Imperial Home Decor Group (US) LLSC v. Murray

75 F. Supp. 2d 753 (1999)

The IMPERIAL HOME DECOR GROUP (US) LLSC, Plaintiff,
v.
John W. MURRAY, Defendant.

No. 1:99 CV 2199.

United States District Court, N.D. Ohio, Eastern Division.

October 5, 1999.

R. Jeffrey Pollock, Jeffrey Blaine Keiper, McDonald, Hopkins, Burke & Haber, Cleveland, OH, for plaintiff.

Maynard A. Buck, III, Ann E. Knuth, Elizabeth S. Rudnick, Benesch, Friedlander, Coplan & Aronoff, Cleveland, OH, for defendant.

MEMORANDUM OF OPINION AND ORDER DENYING PLAINTIFF'S MOTION FOR TEMPORARY RESTRAINING ORDER

WELLS, District Judge.

This matter is before the Court on the motion of plaintiff, Imperial Home Decor Group (US) LLC ("IHDG") for a temporary restraining order ("TRO") against one of its former employees, defendant John W. Murray ("Murray"). The motion was initially filed in the Court of Common Pleas of Cuyahoga County, Ohio, contemporaneously with a verified complaint against Murray seeking a preliminary and then a permanent injunction, both compensatory and punitive damages, attorneys fees, and other relief. Both documents were filed there on 14 September 1999. At the same time plaintiff, in Common Pleas Court, initiated expedited discovery, appointment of a special process server and a commission to take depositions duces tecum in Tennessee of defendant Murray's current employer.

On 16 September 1999, two days after the above described filings, defendant Murray filed in this Court a petition to remove this action under Title 28, United States Code, Section 1441. The statutory ground for removal was diversity of citizenship under 28 U.S.C. § 1332(a).

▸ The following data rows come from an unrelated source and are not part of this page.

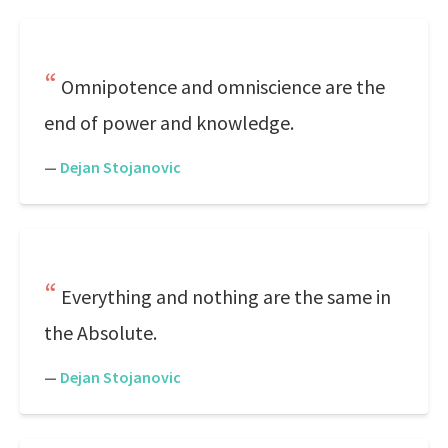
Omnipotence and omniscience are the
end of power and knowledge.
—
Dejan Stojanovic
Everything and nothing are the same in
the Absolute.
—
Dejan Stojanovic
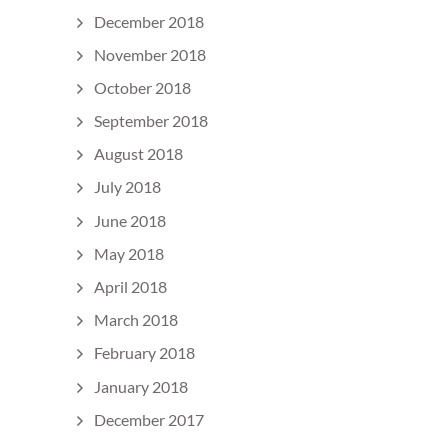
December 2018
November 2018
October 2018
September 2018
August 2018
July 2018
June 2018
May 2018
April 2018
March 2018
February 2018
January 2018
December 2017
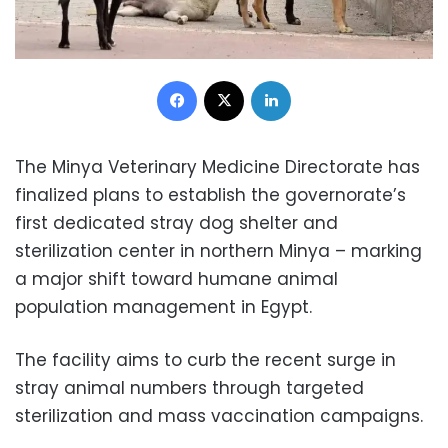
Facebook
X
LinkedIn
The Minya Veterinary Medicine Directorate has
finalized plans to establish the governorate’s
first dedicated stray dog shelter and
sterilization center in northern Minya – marking
a major shift toward humane animal
population management in Egypt.
The facility aims to curb the recent surge in
stray animal numbers through targeted
sterilization and mass vaccination campaigns.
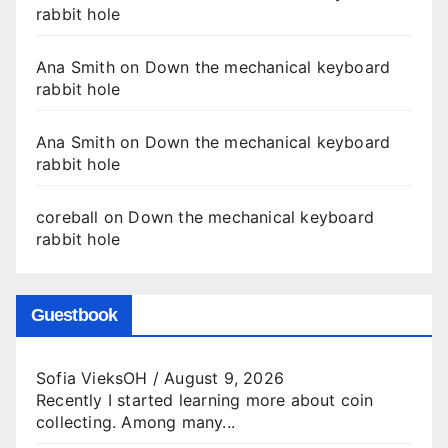
rabbit hole
Ana Smith
on
Down the mechanical keyboard
rabbit hole
Ana Smith
on
Down the mechanical keyboard
rabbit hole
coreball
on
Down the mechanical keyboard
rabbit hole
Guestbook
Sofia VieksOH
/
August 9, 2026
Recently I started learning more about coin
collecting. Among many...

The amount in controversy was asserted to exceed $75,000, exclusive of interest and costs.

On 21 September 1999, this Court held an evidentiary hearing on plaintiff's motion for a TRO. Testimony was offered by responsible officers of plaintiff and by defendant. Both parties have submitted briefs supported by affidavits and relevant documents and agreed to a limited joint stipulation of facts.

*754 FACTS

On 22 May 1997, defendant Murray was employed as a regional sales manager for Imperial Wallcoverings, Inc. ("Imperial"). He had been so employed for about 15 years as salesman or sales manager. On that date, he was told by Imperial, at the threat of losing his job if he did not agree, to sign a non-competition agreement ("agreement"). He agreed and signed.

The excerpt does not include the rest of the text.